What the exercise asks ->
For this exercise, return only the lines in the records below from the one holding "損保一般商品単位の問題演習 - 過去問と同じ形式で効率的な勉強を！" through the one holding "最後まで読んでいただいてありがとうございます^^", including both, exactly as they appear and without pictures.

Information supplied ->
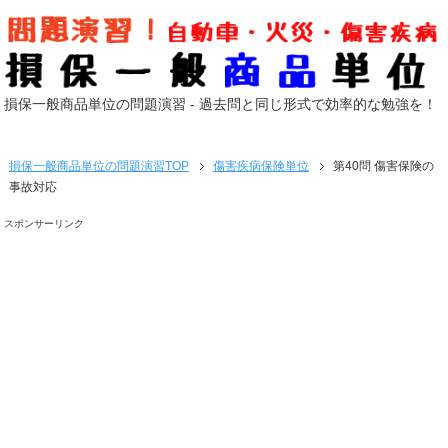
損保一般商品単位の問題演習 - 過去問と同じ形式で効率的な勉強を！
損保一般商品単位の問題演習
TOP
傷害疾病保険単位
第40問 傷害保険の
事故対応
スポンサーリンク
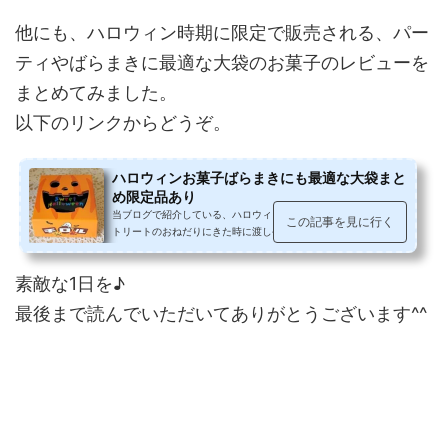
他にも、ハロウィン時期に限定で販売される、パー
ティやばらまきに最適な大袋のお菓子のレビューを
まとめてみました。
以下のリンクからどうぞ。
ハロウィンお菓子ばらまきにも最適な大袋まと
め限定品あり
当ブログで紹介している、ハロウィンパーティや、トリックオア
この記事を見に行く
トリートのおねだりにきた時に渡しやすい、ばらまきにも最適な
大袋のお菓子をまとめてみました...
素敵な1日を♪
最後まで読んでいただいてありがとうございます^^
---
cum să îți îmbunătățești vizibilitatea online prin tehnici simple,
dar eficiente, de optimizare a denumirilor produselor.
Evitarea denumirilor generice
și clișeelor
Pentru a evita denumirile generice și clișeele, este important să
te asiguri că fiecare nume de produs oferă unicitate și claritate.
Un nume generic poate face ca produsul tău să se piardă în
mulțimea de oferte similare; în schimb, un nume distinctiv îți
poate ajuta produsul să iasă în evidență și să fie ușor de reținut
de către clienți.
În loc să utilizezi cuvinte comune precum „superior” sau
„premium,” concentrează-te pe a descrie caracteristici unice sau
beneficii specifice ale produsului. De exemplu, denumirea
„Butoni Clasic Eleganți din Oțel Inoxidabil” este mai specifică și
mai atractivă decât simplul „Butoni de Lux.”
==
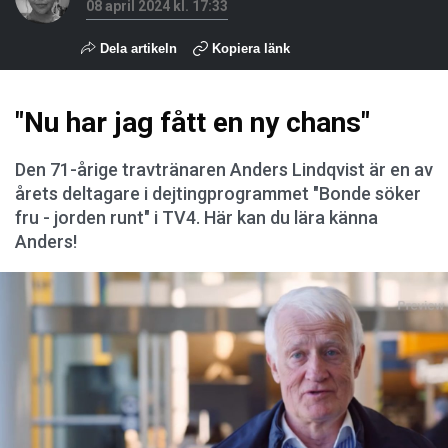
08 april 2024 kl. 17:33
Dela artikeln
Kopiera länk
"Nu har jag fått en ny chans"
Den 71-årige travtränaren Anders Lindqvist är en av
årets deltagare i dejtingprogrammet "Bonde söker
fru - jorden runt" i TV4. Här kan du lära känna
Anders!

Completed task ->
損保一般商品単位の問題演習 - 過去問と同じ形式で効率的な勉強を！
損保一般商品単位の問題演習
TOP
傷害疾病保険単位
第40問 傷害保険の
事故対応
スポンサーリンク
他にも、ハロウィン時期に限定で販売される、パー
ティやばらまきに最適な大袋のお菓子のレビューを
まとめてみました。
以下のリンクからどうぞ。
ハロウィンお菓子ばらまきにも最適な大袋まと
め限定品あり
当ブログで紹介している、ハロウィンパーティや、トリックオア
この記事を見に行く
トリートのおねだりにきた時に渡しやすい、ばらまきにも最適な
大袋のお菓子をまとめてみました...
素敵な1日を♪
最後まで読んでいただいてありがとうございます^^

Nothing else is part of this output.